Betalain content was estimated spectrophotometrically using a SANYO SP75 UV-VIS (Sanyo, Osaka, Japan) spectrophotometer, as A538 − (0.46 × A662), where A538 and A662 are the absorbance values for betacyanins and chlorophyll a at 538 nm and 662 nm respectively. The subtraction of (0.46 × A662) compensated for the small overlap in absorption by extracted chlorophyll and the correction factor was recalculated for this extraction method. Absorbance values were converted to betanin equivalents using the molar extinction coefficient ε = 60 000 l mol−1 cm−1 and molecular weight = 550 g-mol27.

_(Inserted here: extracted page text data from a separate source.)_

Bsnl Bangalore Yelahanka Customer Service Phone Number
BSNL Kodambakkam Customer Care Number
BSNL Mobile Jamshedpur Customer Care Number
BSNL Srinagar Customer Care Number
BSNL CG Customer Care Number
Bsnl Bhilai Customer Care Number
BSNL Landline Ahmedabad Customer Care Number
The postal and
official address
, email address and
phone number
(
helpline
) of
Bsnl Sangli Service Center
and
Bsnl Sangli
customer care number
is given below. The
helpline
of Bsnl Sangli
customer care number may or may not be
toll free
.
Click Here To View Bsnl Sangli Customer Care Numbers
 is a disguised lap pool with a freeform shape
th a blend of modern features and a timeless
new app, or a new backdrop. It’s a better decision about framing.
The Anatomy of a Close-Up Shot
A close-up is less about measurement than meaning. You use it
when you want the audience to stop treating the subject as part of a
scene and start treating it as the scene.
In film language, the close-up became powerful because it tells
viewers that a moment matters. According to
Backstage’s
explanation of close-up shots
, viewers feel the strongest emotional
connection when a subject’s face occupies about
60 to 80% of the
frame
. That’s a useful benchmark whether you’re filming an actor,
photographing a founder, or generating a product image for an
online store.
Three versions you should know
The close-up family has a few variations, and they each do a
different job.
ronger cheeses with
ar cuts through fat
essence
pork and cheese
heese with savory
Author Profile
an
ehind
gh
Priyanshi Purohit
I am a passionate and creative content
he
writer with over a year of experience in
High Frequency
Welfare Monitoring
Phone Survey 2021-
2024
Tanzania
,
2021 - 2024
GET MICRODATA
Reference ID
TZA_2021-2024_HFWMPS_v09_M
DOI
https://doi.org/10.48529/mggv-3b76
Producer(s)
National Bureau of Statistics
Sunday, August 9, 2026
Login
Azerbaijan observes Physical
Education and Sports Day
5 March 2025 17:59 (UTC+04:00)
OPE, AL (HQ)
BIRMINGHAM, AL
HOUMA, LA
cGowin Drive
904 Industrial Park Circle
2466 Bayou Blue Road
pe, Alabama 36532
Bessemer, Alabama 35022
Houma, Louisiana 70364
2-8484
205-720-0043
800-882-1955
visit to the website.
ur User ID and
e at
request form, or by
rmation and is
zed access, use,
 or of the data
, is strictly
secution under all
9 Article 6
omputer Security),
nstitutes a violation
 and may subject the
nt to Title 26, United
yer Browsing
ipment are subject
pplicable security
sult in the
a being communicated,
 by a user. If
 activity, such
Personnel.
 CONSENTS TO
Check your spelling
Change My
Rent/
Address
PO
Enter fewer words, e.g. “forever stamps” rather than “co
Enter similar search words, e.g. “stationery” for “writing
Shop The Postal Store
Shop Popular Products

Betalain quantification using plate reader to normalise for luciferase

Leaf tissue was sampled three days post-infiltration with a leaf corer (9 mm diameter) and snap frozen in liquid nitrogen in 2 ml tubes with two 3 mm glass beads. Five technical replicates were sampled for each infiltration spot. Sampled leaf tissue was ground frozen using a Tissue Lyser II homogeniser (QIAgen, Hilden, Germany). Homogenised samples were resuspended in 300 μl of SPB extraction buffer (50 mM sodium phosphate buffer, 2 mM dithiothreitol, 10% v/v glycerol, 1% v/v Triton X-100)28 and mixed by vortexing. Samples were then centrifuged at 12,100 g for 10 min, and 100 μl of each supernatant was transferred to individual wells of a black µCLEAR 96-well microplate (Greiner Bio-One, Kremsmünster, Austria). Luminescence and absorbance were measured for each well with a CLARIOstar microplate reader (BMG Labtech, Aylesbury, UK). To measure luminescence, 100 μl of SteadyGlo Luciferase Assay Substrate (Promega, Madison, WI, US) was added to each well before plate reading and luminescence was measured at 25 °C using standard settings with no filter. To ensure that luminescence levels fell within a linear range, a luciferase standard curve was also produced using five 1:10 serial dilutions of QuantiLum Recombinant Luciferase (Promega, Madison, WI, US) in SPB supplemented with 1 mM bovine serum albumin (BSA). Absorbance values ranging from 400–700 nm were measured with a resolution of 5 nm. Betacyanin relative concentration was calculated as A540 − (0.1 × A660) where A540 and A660 are the absorbance values for betacyanins and chlorophyll a at 540 nm and 660 nm respectively, corrected to the average SPB buffer values for each wavelength. Obtained betacyanin values were then normalised to the luciferase luminescence measured for each well and corrected to the average luminescence units recorded for the SPB buffer alone.